As investors look back into bank stocks, some may turn to broad financial sector-related ETFs to capture the rebound, including the Financial Select Sector SPDR (NYSEArca: XLF), the Fidelity MSCI Financials Index ETF (NYSEArca: FNCL), the iShares U.S. Financials ETF (NYSEArca: IYF), and the Vanguard Financials ETF (NYSEArca: VFH). The broad financial sector ETFs include hefty tilts toward big banks, but these broad sector plays also include other non-pure bank plays in the financial sector covering capital markets, insurance companies, diversified financial services, and consumer finance, among others.

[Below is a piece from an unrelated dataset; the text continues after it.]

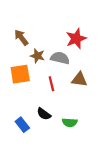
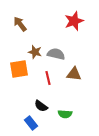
brown arrow: (21, 37) -> (20, 24), moved
red star: (76, 39) -> (74, 21), moved
blue rectangle: (22, 125) -> (31, 123), moved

On the other hand, investors can also turn to more bank-focused ETFs like the iShares U.S. Regional Banks ETF (NYSEArca: IAT), the SPDR S&P Regional Banking ETF (NYSEArca: KRE), the Invesco KBW Regional Bank Portfolio (NYSEArca: KBWR), and the SPDR S&P Bank ETF (NYSEArca: KBE). Potential investors should also note that State Street Global Advisors’ bank-related ETFs follow a more equal-weighted indexing methodology, so their holdings lean toward mid- or smaller-sized companies.
For targeted exposure to the small-sized banking segment, investors can look to options like the First Trust NASDAQ ABA Community Bank Index Fund (NasdaqGM: QABA) and the Invesco S&P SmallCap Financials Portfolio (NYSEArca: PSCF).